Another consideration for defining the analysis zone is whether the analysis will be compared with past ones. In that case, the definition used in the previous analysis will be the one to use.

3.4. Border error#

This error is about the fact that when a limit is defined, anything outside it is not being considered. For example, when studying trips to the CBD one might not count the ones originated outside the studied region. Thus, there is a number of trips going to the CBD which are not being counted. The way to deal with this error is by just acknowledging it.

3.5. Geographic level#

The region of study will present geographic subdivisions for which data will be summarized. For example, the US Census Bureau has:

  • State

  • County

  • Tract

  • Block Group

  • Block

In this case, the levels are nested: by aggregating blocks, one can get the block groups; by aggregating block groups, one can get the tracts, and so on.

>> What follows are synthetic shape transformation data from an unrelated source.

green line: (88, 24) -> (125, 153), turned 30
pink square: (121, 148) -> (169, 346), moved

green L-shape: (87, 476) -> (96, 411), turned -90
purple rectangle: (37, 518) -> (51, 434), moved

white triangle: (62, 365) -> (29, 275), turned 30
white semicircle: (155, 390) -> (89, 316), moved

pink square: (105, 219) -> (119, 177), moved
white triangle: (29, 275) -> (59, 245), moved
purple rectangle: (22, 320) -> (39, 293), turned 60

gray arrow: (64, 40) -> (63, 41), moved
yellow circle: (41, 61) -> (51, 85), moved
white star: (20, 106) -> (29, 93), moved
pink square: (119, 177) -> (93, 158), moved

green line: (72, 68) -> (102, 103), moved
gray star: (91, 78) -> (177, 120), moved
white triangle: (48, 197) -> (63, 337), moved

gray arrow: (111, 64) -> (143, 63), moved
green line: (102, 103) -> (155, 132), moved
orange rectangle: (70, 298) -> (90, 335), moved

3.5.1. Administrative Boundaries Across the Globe#

There is a common international agreement to call administrative levels from 0 to 4. Level 0 represents the Country, level 1 represents the State/Province, level 2 represents the District/County, and level 3 and 4 are higher levels and its availability depends on the country. These levels are supposed to be nested and consistent. The key challenge is that the name of the administrative boundaries and the number of them, change by country. Also, higher geography levels like municipalities depend on the political system of the country and is harder to find information (georeferenced or not) about it.

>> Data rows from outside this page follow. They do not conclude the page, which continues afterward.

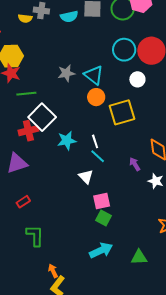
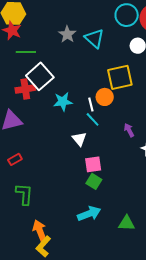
gray star: (66, 73) -> (67, 34), turned -30
orange circle: (96, 97) -> (105, 97), moved
orange arrow: (53, 271) -> (40, 231), size x1.5

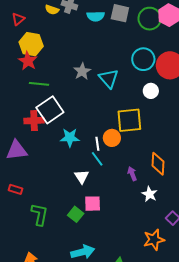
red rectangle: (15, 159) -> (15, 189), turned 40
green square: (94, 181) -> (76, 214), moved
green L-shape: (24, 194) -> (40, 214), moved

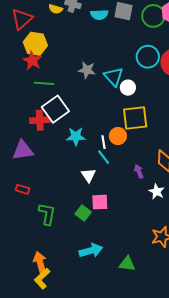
red triangle: (18, 19) -> (22, 19), size x1.6
gray star: (82, 71) -> (87, 70), turned -30
white circle: (151, 91) -> (128, 88), moved

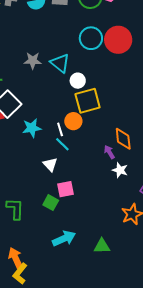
white circle: (128, 88) -> (78, 81), moved
purple arrow: (139, 171) -> (109, 152), moved

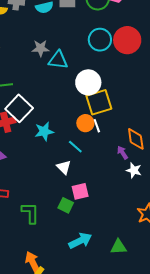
gray star: (33, 61) -> (41, 48), moved
cyan triangle: (60, 63) -> (58, 60), moved, turned -30
white circle: (78, 81) -> (88, 82), size x1.6
white line: (60, 129) -> (97, 126), moved

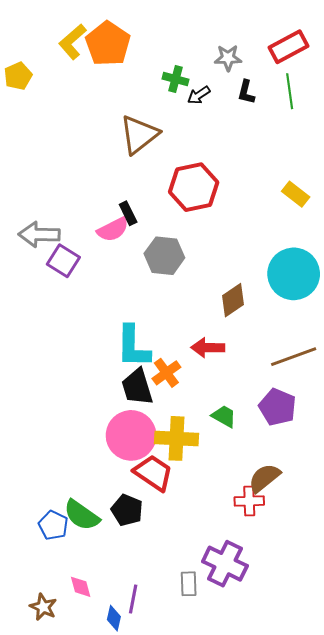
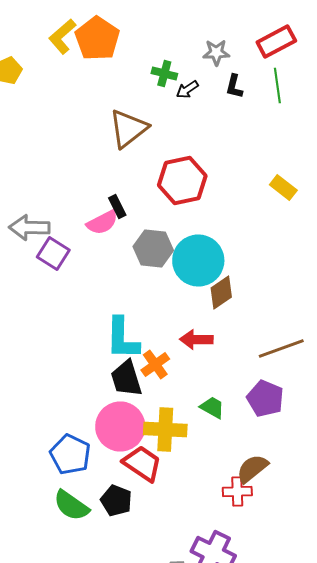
cyan circle: (294, 274) -> (198, 260), moved
blue pentagon: (53, 525) -> (70, 454), moved, size x1.4

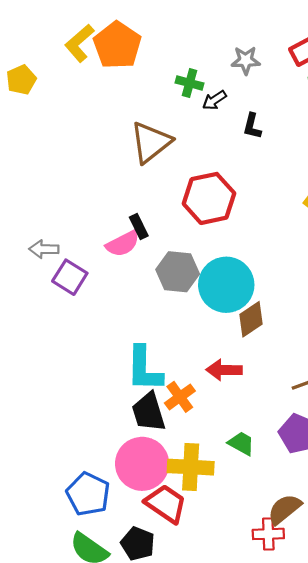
black L-shape: (234, 86) -> (252, 126), moved
gray arrow: (29, 228) -> (44, 249), size x0.7

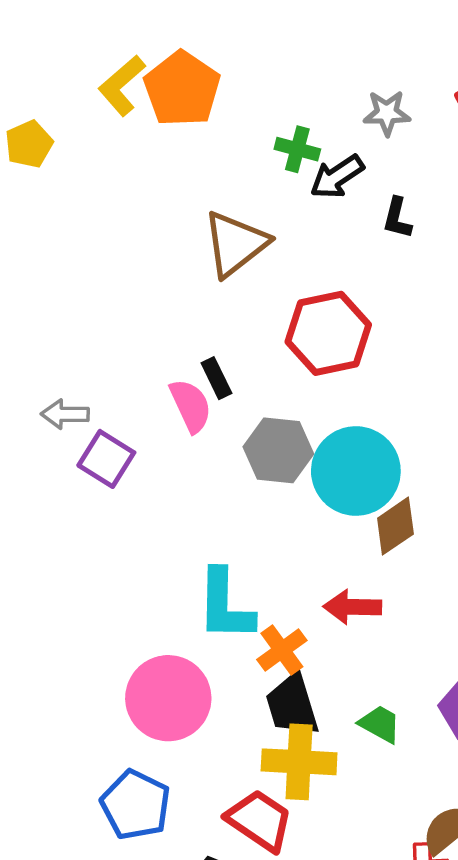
black arrow: (214, 100) -> (337, 177), size x1.4
pink semicircle: (123, 244) -> (191, 406), turned -88
black trapezoid: (149, 412) -> (292, 705), moved
pink circle: (142, 464) -> (168, 698), moved

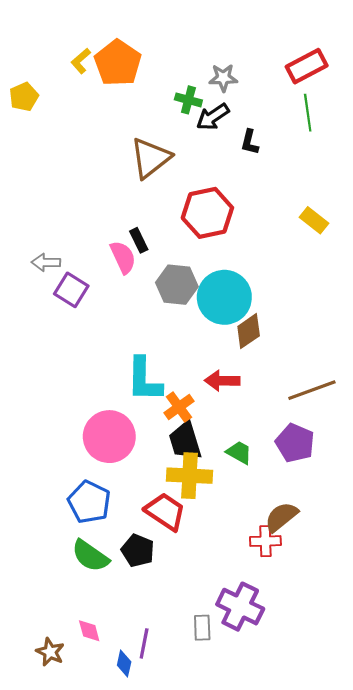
yellow L-shape: (122, 85) -> (81, 61), size x0.7
gray star: (387, 113) -> (223, 78), moved

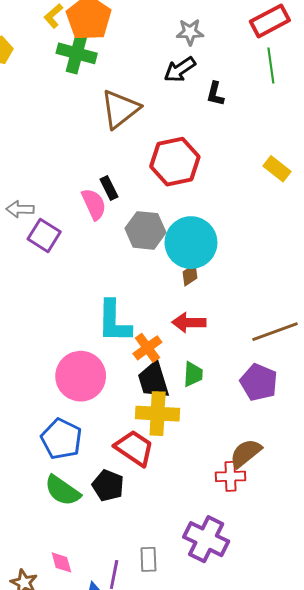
green cross: (188, 100) -> (77, 53), moved, size x1.5
brown diamond: (249, 331) -> (190, 275), moved, size x0.7
green trapezoid: (239, 452) -> (193, 374), moved, turned 64
gray rectangle: (202, 628) -> (148, 559), moved

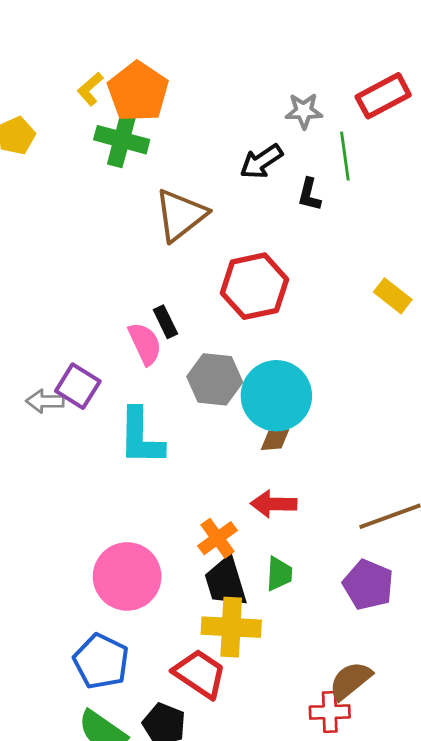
gray star: (190, 32) -> (304, 111), moved
green line: (271, 65) -> (345, 156), moved
gray arrow: (20, 209) -> (45, 401), moved
brown diamond: (190, 275) -> (275, 440), turned 30
cyan L-shape: (114, 322) -> (141, 437), moved

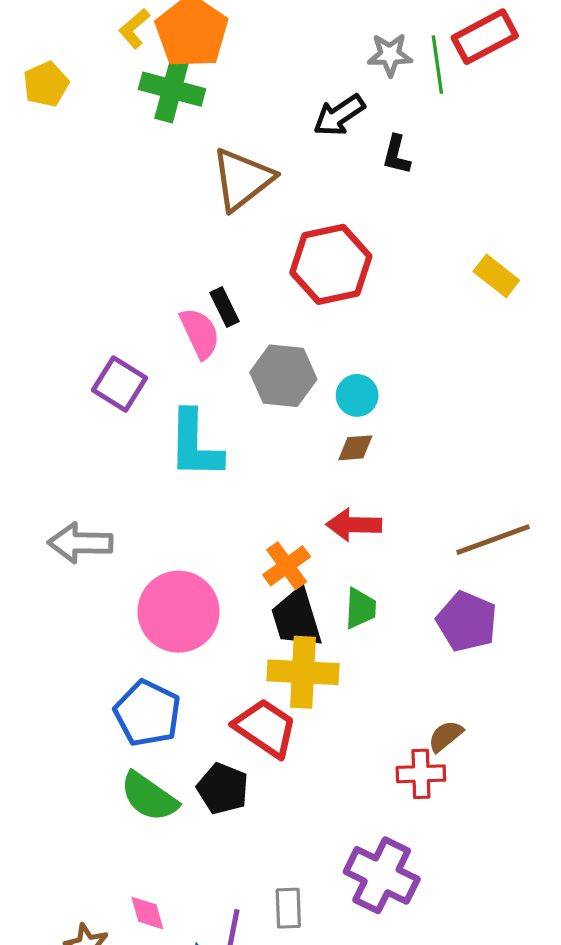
green line: (345, 156) -> (437, 65), moved
cyan circle: (276, 396) -> (357, 395), size x0.5
gray arrow: (45, 401) -> (80, 543), moved, size x1.4
brown semicircle: (350, 681) -> (446, 736), size x0.7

The following map shows the administrative levels for Uganda and it was extracted from GADM. According to the documentation:

Uganda administrative level 0 (country), 1 (region), 2 (district), 3 (county), and 4 (sub-country) boundaries.

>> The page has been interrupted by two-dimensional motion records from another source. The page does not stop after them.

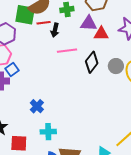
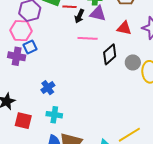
purple triangle: (89, 23) -> (98, 14), moved

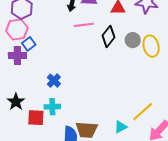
cyan cross: (54, 115) -> (52, 107), moved

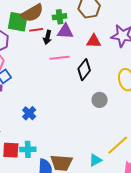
gray circle: (133, 40) -> (100, 100), moved
cyan cross: (52, 107) -> (28, 149), moved

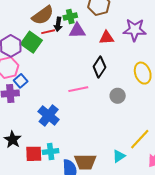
green square: (18, 22) -> (31, 42), moved, turned 30
black arrow: (48, 37) -> (58, 24), moved
pink line: (59, 58) -> (78, 89), moved
blue cross: (29, 113) -> (49, 115), size x1.5

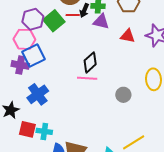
black diamond: (99, 67) -> (90, 62), moved
blue square: (21, 81) -> (33, 56), size x1.6
blue cross: (49, 115) -> (38, 94), moved

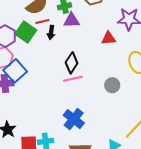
black arrow: (84, 10) -> (51, 32), moved
red triangle: (128, 36) -> (108, 38), moved
blue cross: (38, 94) -> (74, 119), moved

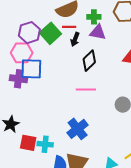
black diamond: (72, 63) -> (89, 61), moved
blue square: (15, 71) -> (31, 69), turned 30

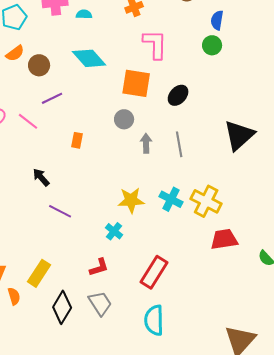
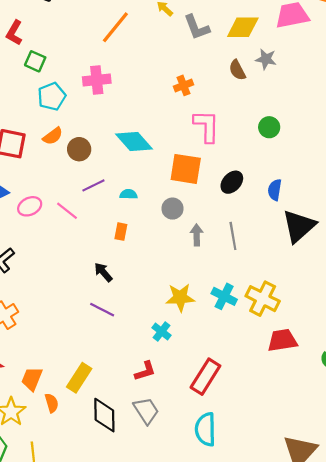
cyan semicircle: (84, 14) -> (129, 194), moved
blue semicircle: (217, 20) -> (275, 190), moved
black arrow: (41, 177) -> (103, 272), moved
black diamond: (62, 307) -> (104, 415), turned -32

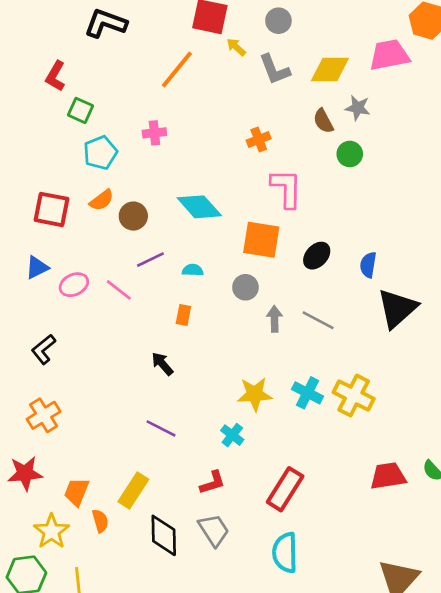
pink cross: (97, 80) -> (154, 133), size x0.7
green circle: (269, 127) -> (350, 154), moved
gray line: (233, 236) -> (318, 320), turned -52
purple line: (102, 310) -> (161, 428), moved
red trapezoid: (282, 340) -> (388, 476), moved

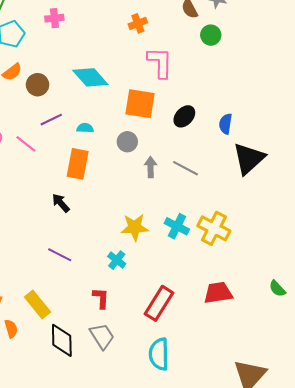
orange rectangle: (183, 315) -> (78, 164), size x1.8
red trapezoid: (388, 476) -> (218, 293), moved
red L-shape: (212, 483) -> (101, 298), turned -70
yellow rectangle: (133, 491) -> (38, 304), turned -72

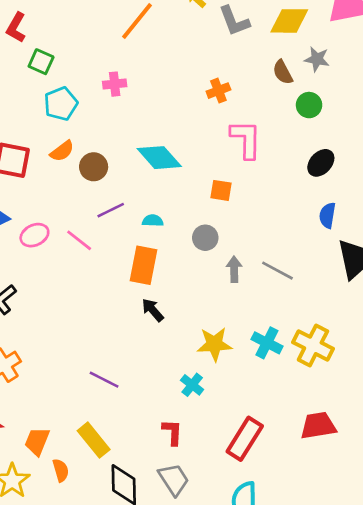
orange square: (140, 104) -> (221, 190), size x0.6
black ellipse: (184, 116) -> (321, 163), moved
black arrow: (61, 203) -> (153, 310), moved
purple line: (60, 255) -> (104, 380), moved

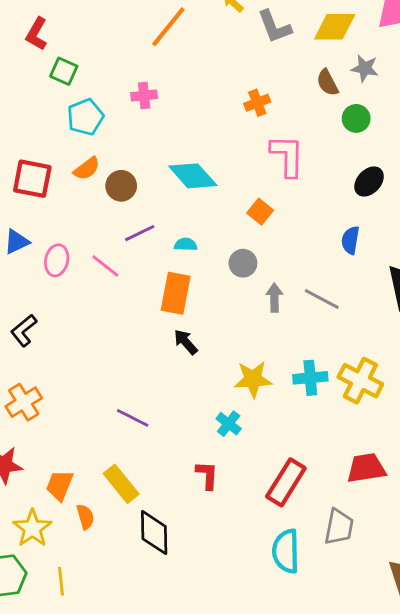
orange square: (221, 190) -> (260, 212), turned 30
blue semicircle: (327, 215) -> (350, 240), moved
pink ellipse: (34, 235) -> (57, 260), turned -52
cyan cross: (267, 343) -> (310, 378), turned -32
gray trapezoid: (174, 479) -> (339, 527), moved, turned 44

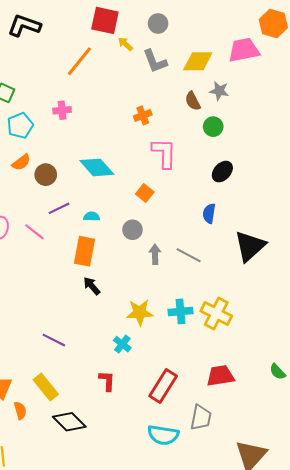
black diamond: (154, 533) -> (69, 422), turned -44
cyan semicircle: (286, 551) -> (163, 435), turned -80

Use the layers on/off button to explore the different administrative levels.

# Load the data
uga0 = gpd.read_file('../../data/establishing-the-analysis-zone/gadm41_UGA_shp/gadm41_UGA_0.shp')
uga1 = gpd.read_file('../../data/establishing-the-analysis-zone/gadm41_UGA_shp/gadm41_UGA_1.shp')
uga2 = gpd.read_file('../../data/establishing-the-analysis-zone/gadm41_UGA_shp/gadm41_UGA_2.shp')
uga3 = gpd.read_file('../../data/establishing-the-analysis-zone/gadm41_UGA_shp/gadm41_UGA_3.shp')
uga4 = gpd.read_file('../../data/establishing-the-analysis-zone/gadm41_UGA_shp/gadm41_UGA_4.shp')
# Create the map
m = uga0.explore(name = 'level 0', color = 'none', style_kwds=dict(color='royalblue'))
uga1.explore(m = m, name = 'level 1', color = 'none', style_kwds=dict(color='deeppink'))
uga2.explore(m = m, name = 'level 2', color = 'none', style_kwds=dict(color='seagreen'))
# uga3.explore(m = m, name = 'level 3', color = 'none', style_kwds=dict(color='purple'))
# uga4.explore(m = m, name = 'level 4', color = 'none', style_kwds=dict(color='grey'))
folium.LayerControl().add_to(m) # Add a control for layers
m
Make this Notebook Trusted to load map: File -> Trust Notebook

3.5.1.1. Sources to get Administrative Boundaries#

3.5.2. H3 - Hexagonal Hierarchical Geospatial Indexing System#

The H3 grid system was developed by Uber and it is open source. This grid partitions the world into hexagons of different sizes which are also nested, as depicted by the image.

../../_images/uber_h3.png

Fig. 3.1 Uber’s H3 hexagons example. Source.#

3.5.3. What level should I use?#

The first question to be asked is at which level available data is aggregated. So, if the data is available at the State level, then no more granular analysis, like at the municipal level, could be performed unless a desaggregation process is followed. The next question is the purpose of the analysis and who will be using it.

3.6. Disputed Boundaries#

In sensitive cases where boundaries are being disputed and the map owner does not take part in the dispute, it is a good practice to make a statement regarding that. For example, this map from Gaza and West Bank produced by the Map Design Unit at the World Bank.

../../_images/disputed_territory.png

Fig. 3.2 Example of a map showing disputed boundaries. Source.#

3.7. Practice#

Create a map for Türkiye using Administrative level 0 and 2. Download the data from one of the above listed sources.